HDI and lawyer Aaron Detlor co-owners of $1.4 million luxury condo in downtown Toronto

TORONTO — The HDI numbered corporation 2438543 Ontario Inc. and its director/HDI “internal counsel” Aaron Detlor are shown on land registry documents as 50% co-owners of a luxury $1.4 million dollar condominium in downtown Toronto.

The transfer was posted to the Ontario land registry in January 2023. The property is a walk up, three floor condominium in a new condo building in Toronto’s west end Roncesvalles neighbourhood where the average home price is approximately $1.8 million dollars.

Detlor is also shown on land registry documents to be the owner of another luxury condo in the same building since 2017.

According to a neighbourhood assessment of the area, it is primarily white Canadian residents with a small percentage of Asian and Indian descendant residents.

The three-floor condo property was bought for $1,380,000 — including over $48,000 in municipal and provincial land taxes — an amount that is nearly equal to the entire HDI payroll costs for 2021 and three times the culture and language contributions the HDI made in 2022.

That’s five times the average housing allocation of $250,000 available to Six Nations band members for new build loans on the territory.

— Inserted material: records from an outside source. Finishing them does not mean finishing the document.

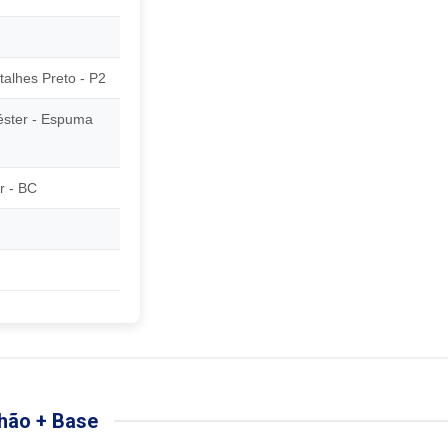
alhes Preto - P2
éster - Espuma
er - BC
hão + Base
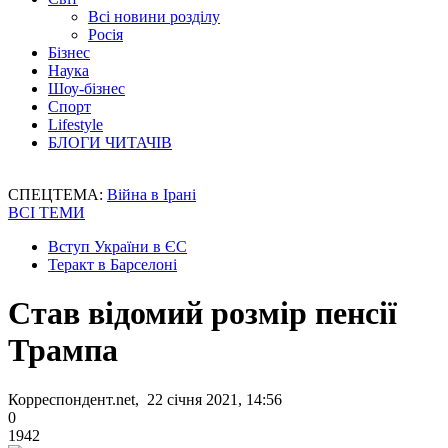
Всі новини розділу
Росія
Бізнес
Наука
Шоу-бізнес
Спорт
Lifestyle
БЛОГИ ЧИТАЧІВ
СПЕЦТЕМА:
Війна в Ірані
ВСІ ТЕМИ
Вступ України в ЄС
Теракт в Барселоні
Став відомий розмір пенсії
Трампа
Корреспондент.net, 22 січня 2021, 14:56
0
1942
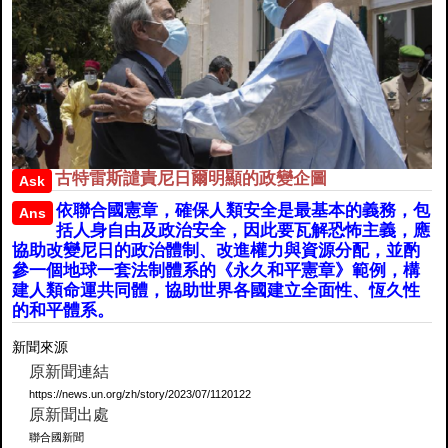
古特雷斯譴責尼日爾明顯的政變企圖
Ask
依聯合國憲章，確保人類安全是最基本的義務，包
Ans
括人身自由及政治安全，因此要瓦解恐怖主義，應
協助改變尼日的政治體制、改進權力與資源分配，並酌
參一個地球一套法制體系的《永久和平憲章》範例，構
建人類命運共同體，協助世界各國建立全面性、恆久性
的和平體系。
新聞來源
原新聞連結
https://news.un.org/zh/story/2023/07/1120122
原新聞出處
聯合國新聞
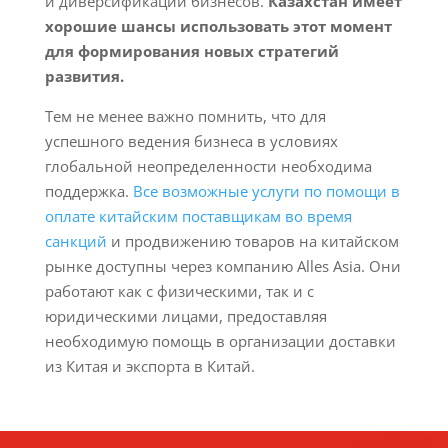
и диверсификации бизнесов.
Казахстан имеет
хорошие шансы использовать этот момент
для формирования новых стратегий
развития.
Тем не менее важно помнить, что для
успешного ведения бизнеса в условиях
глобальной неопределенности необходима
поддержка.
Все возможные услуги по помощи в
оплате китайским поставщикам во время
санкций
и продвижению товаров на китайском
рынке доступны через компанию Alles Asia. Они
работают как с физическими, так и с
юридическими лицами, предоставляя
необходимую помощь в организации доставки
из Китая и экспорта в Китай.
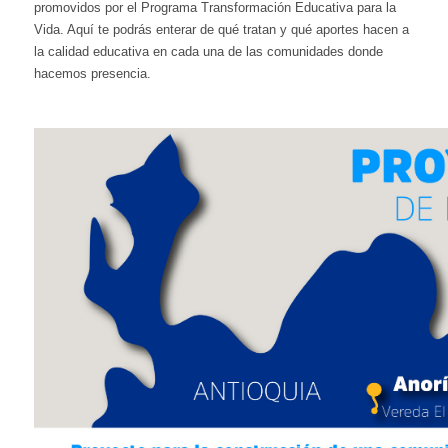
promovidos por el Programa Transformación Educativa para la
Vida. Aquí te podrás enterar de qué tratan y qué aportes hacen a
la calidad educativa en cada una de las comunidades donde
hacemos presencia.​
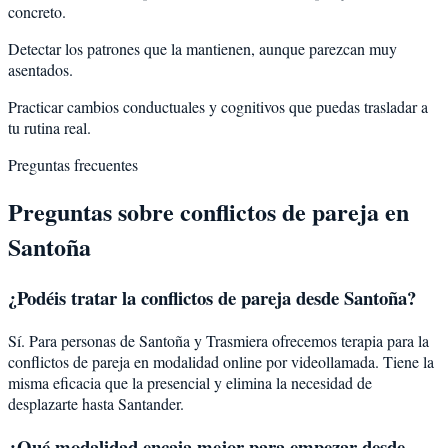
concreto.
Detectar los patrones que la mantienen, aunque parezcan muy
asentados.
Practicar cambios conductuales y cognitivos que puedas trasladar a
tu rutina real.
Preguntas frecuentes
Preguntas sobre
conflictos de pareja
en
Santoña
¿Podéis tratar la
conflictos de pareja
desde
Santoña
?
Sí. Para personas de Santoña y Trasmiera ofrecemos terapia para la
conflictos de pareja en modalidad online por videollamada. Tiene la
misma eficacia que la presencial y elimina la necesidad de
desplazarte hasta Santander.
¿Qué modalidad encaja mejor para empezar desde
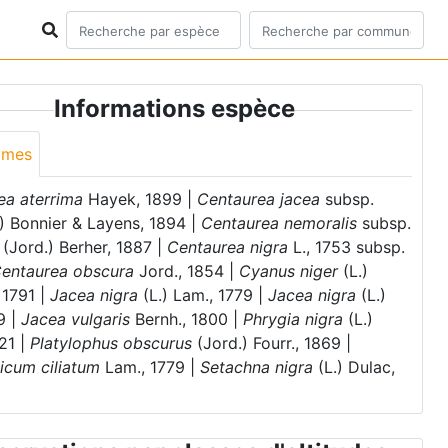
Informations espèce
ymes
ea aterrima
Hayek, 1899 |
Centaurea jacea
subsp.
) Bonnier & Layens, 1894 |
Centaurea nemoralis
subsp.
(Jord.) Berher, 1887 |
Centaurea nigra
L., 1753 subsp.
entaurea obscura
Jord., 1854 |
Cyanus niger
(L.)
 1791 |
Jacea nigra
(L.) Lam., 1779 |
Jacea nigra
(L.)
69 |
Jacea vulgaris
Bernh., 1800 |
Phrygia nigra
(L.)
21 |
Platylophus obscurus
(Jord.) Fourr., 1869 |
icum ciliatum
Lam., 1779 |
Setachna nigra
(L.) Dulac,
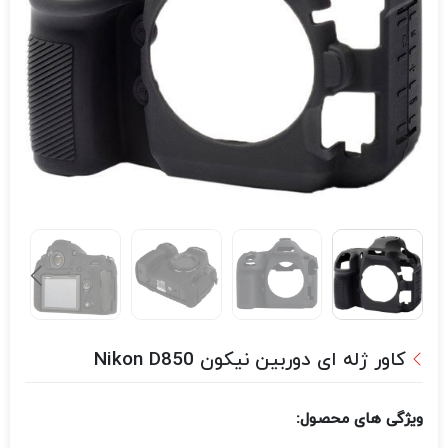
کاور ژله ای دوربین نیکون Nikon D850
ویژگی های محصول:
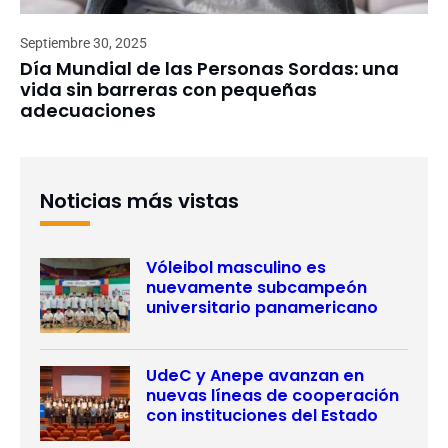
Septiembre 30, 2025
Día Mundial de las Personas Sordas: una
vida sin barreras con pequeñas
adecuaciones
Noticias más vistas
Vóleibol masculino es
nuevamente subcampeón
universitario panamericano
UdeC y Anepe avanzan en
nuevas líneas de cooperación
con instituciones del Estado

And five times the 2022 allocation of funds contributed by HDI to restore the old council house.

It is a stunning 53 times the amount of investment HDI made toward the HCCC’s operations, according to its 2022 financial statements.

It is described in the sale listing as an “exceptional end-unit townhome” with three bedrooms and four bathrooms that have heated floors and floor to ceiling windows, “luxuriously laid over nearly 2000 sq ft”.

The listing for the property also says the condominium community offers a gym, concierge, party room, cinema, meeting room and security guards.

TRT broke the story Friday afternoon and community reaction was a mixture of offence and sadness. Several comments came in stating the decision to buy a residential condo in a luxury condo next door to Detlor’s other property was tone deaf in light of the Six Nations housing crisis, lack of drinking water, leaking roof at the Six Nations Iroquois Lodge and the still homeless Six Nations language immersion school Kaweniio/Gaweniiyo.

Several comments wanted to know why the HDI and/or the Haudenosaunee Confederacy Chiefs Council would want to purchase a luxury condo in Toronto. TRT reached out to both HCCC and the HDI for comment Friday but did not receive a response to that request.